PPS - I did not take Comp Sci at any time during my academic endeavours and I discovered this local guy's page while simply searching for images of footprints. Go and figger!


Apertome said...

Won't somebody please think of the servers? It pains me to see this!

RANTWICK said...

Hey man, I love my servers! They can still breathe just fine and the room is kept nice and chilly.

Just the same, I do regret causing you pain.
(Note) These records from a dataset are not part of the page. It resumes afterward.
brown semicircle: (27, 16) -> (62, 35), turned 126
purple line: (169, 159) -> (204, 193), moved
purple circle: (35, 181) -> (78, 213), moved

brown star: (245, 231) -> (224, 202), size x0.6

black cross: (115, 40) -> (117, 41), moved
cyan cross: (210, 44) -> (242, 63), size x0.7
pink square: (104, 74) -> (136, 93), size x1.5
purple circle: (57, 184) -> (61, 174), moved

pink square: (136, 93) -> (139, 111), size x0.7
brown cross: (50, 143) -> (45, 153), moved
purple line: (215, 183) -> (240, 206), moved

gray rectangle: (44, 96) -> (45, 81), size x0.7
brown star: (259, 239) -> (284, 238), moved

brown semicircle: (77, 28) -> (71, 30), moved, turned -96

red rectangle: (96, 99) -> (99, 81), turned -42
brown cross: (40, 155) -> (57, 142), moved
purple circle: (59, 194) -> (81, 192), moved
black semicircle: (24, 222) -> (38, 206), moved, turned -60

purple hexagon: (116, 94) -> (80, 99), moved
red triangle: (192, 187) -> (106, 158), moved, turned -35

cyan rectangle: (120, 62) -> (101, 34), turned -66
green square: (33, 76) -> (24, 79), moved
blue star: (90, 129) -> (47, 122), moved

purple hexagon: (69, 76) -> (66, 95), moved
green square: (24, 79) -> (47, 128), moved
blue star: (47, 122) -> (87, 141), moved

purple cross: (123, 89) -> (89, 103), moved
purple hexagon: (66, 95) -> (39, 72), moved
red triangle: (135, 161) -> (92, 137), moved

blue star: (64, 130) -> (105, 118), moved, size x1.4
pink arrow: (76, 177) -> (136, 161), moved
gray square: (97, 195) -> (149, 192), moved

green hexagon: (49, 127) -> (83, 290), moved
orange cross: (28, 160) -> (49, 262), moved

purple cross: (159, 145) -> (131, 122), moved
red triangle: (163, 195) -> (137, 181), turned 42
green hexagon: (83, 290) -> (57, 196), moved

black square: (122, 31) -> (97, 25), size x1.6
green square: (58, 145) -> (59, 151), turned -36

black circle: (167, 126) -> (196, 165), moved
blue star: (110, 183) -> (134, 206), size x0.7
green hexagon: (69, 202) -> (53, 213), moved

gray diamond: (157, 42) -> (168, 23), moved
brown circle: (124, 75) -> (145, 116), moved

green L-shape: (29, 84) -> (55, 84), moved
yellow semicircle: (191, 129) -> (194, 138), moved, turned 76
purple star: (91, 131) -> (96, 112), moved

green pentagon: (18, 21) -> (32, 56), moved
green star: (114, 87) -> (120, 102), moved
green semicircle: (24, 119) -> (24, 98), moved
A Bike in Baltimore said...

Used to work with computers many moons ago and I can honestly say I never thought to use them as a clothes drier. Awesome.

John Romeo Alpha said...

If they have those push-button cup holder thingies on the front, you can stick your hot chocolate there while waiting for your shoes to dry.

Anonymous said...

So next time our systems crash I'm going to know why. IT can say what they want, but I'll know better!

Steve A said...

Of course, you'd see something like this from someone who likes to ride around in lightning storms. Perhaps he needs some counseling for his fascination with potential electrocution situations. What's next, current to the rivets of a Brooks saddle because it helps keep the cadence up?

Big Oak said...

Does anyone ever complain about that mysterious foot odor emanating from the direction of the servers?

Alex said...

Lol I thought I was the only one who did this... Well not with shoes since I couldn't figure out a good way of holding them in place, but many times for socks. We have a computer cluster, so I can put the socks in there and then load up a CPU intensive task.

RANTWICK said...

Alex - This is the first time I've ever put shoes in there. I've never thought of increasing the CPU load on the server... my stuff has all day to dry, plus Apertome might hunt me down.

GreenComotion said...

Watt graduated from Waterloo Comp Sci. Must be quite the nerd, especially working on Computer Algebra.

Nice link and nice shoe drying trick!

Peace :)

cafiend said...

I'll have to post pictures of the refrigeration compressors in the basement we share with the natural food store in our building. They make a great clothes dryer.